Because it is a move and not a copy

So far, we don't have a clear idea for how moves and copies would be any different operationally (and, thus, in terms of UB).

bjorn3 commented 3 years ago

More UB means more compiler freedom, so from a compiler perspective the conservative approach would be to do more copies... right?

The conservative choice here is assuming that the callee modifies the locals used to store arguments and thus that accessing the locals used for arguments after the call is UB. Even when under this conservative choice, it should be fine to omit the copy as the local isn't used anymore before being reinitialized.

So far, we don't have a clear idea for how moves and copies would be any different operationally (and, thus, in terms of UB).

Why would it be fine to read a local after it has been moved out of?
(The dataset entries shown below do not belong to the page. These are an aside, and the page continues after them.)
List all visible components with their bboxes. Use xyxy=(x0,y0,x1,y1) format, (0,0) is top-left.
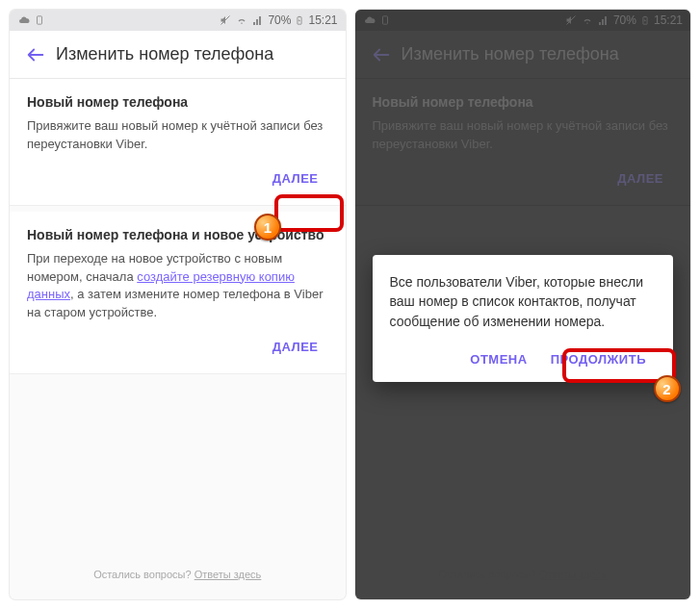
signal-icon xyxy=(252,14,264,26)
wifi-icon xyxy=(235,14,248,26)
card-title: Новый номер телефона и новое устройство xyxy=(27,227,328,242)
card-title: Новый номер телефона xyxy=(27,94,328,110)
card-new-number: Новый номер телефона Привяжите ваш новый… xyxy=(10,79,346,206)
svg-rect-3 xyxy=(299,16,301,17)
card-body: При переходе на новое устройство с новым… xyxy=(27,250,328,322)
clock-text: 15:21 xyxy=(308,13,337,27)
next-button-2[interactable]: ДАЛЕЕ xyxy=(263,332,328,362)
continue-button[interactable]: ПРОДОЛЖИТЬ xyxy=(541,344,656,374)
mute-icon xyxy=(220,14,231,26)
screen-right: 70% 15:21 Изменить номер телефона Новый … xyxy=(355,10,691,599)
battery-icon xyxy=(295,13,304,27)
device-icon xyxy=(35,14,44,26)
statusbar: 70% 15:21 xyxy=(10,10,346,31)
footer-text: Остались вопросы? xyxy=(93,569,194,580)
card-body: Привяжите ваш новый номер к учётной запи… xyxy=(27,117,328,154)
svg-rect-0 xyxy=(38,16,42,24)
battery-text: 70% xyxy=(268,13,291,27)
appbar: Изменить номер телефона xyxy=(10,31,346,79)
appbar-title: Изменить номер телефона xyxy=(56,44,273,64)
back-arrow-icon xyxy=(25,44,46,65)
cloud-icon xyxy=(17,14,31,26)
footer: Остались вопросы? Ответы здесь xyxy=(10,569,346,580)
card-new-number-device: Новый номер телефона и новое устройство … xyxy=(10,212,346,374)
dialog-message: Все пользователи Viber, которые внесли в… xyxy=(390,272,657,331)
back-button[interactable] xyxy=(21,40,50,69)
next-button-1[interactable]: ДАЛЕЕ xyxy=(263,164,328,193)
screen-left: 70% 15:21 Изменить номер телефона Новый … xyxy=(10,10,346,599)
card-body-post: , а затем измените номер телефона в Vibe… xyxy=(27,287,324,319)
cancel-button[interactable]: ОТМЕНА xyxy=(460,344,536,374)
confirm-dialog: Все пользователи Viber, которые внесли в… xyxy=(373,255,674,382)
footer-link[interactable]: Ответы здесь xyxy=(194,569,262,580)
The surface rust language doesn't even allow this and I think borrowck enforces this at the MIR level. Writing (aka reinitializing) is fine though.

RalfJung commented 3 years ago

The conservative choice here is assuming that the callee modifies the locals used to store arguments and thus that accessing the locals used for arguments after the call is UB.

Oh that's what you mean by "UB on the caller side", I see. Makes sense.

Why would it be fine to read a local after it has been moved out of? The surface rust language doesn't even allow this and I think borrowck enforces this at the MIR level. Writing (aka reinitializing) is fine though.

The question is more, what exactly is the thing happening on the Abstract Machine that makes future reads UB (but writes not)? The most promising proposal was that a move would replace the contents of the source memory by Uninit, basically "de-initializing" that memory. That would however not make all reads UB, it just means reads encounter uninit memory. Also old pointers pointing to that memory could remain valid and could still be used even after the memory was re-initialized -- it was not clear whether that is a problem or not. And finally, making a seemingly read-only operation be mutating like this could have plenty of unforeseen side-effects (and it messes with how Miri uses Rust types to make sure that read-only operations are read-only).

The thread to discuss move-related UB is https://github.com/rust-lang/unsafe-code-guidelines/issues/188.

RalfJung commented 3 years ago

@bjorn3 so what would be an example of a MIR program that goes wrong when a copy is replaced by a move in a function call? What you say sounds like that would not be a correct transformation to make in general, and yet, according to the MIR spec implicit in Miri, this would be correct. Having such an example might help to figure out where this mismatch comes from.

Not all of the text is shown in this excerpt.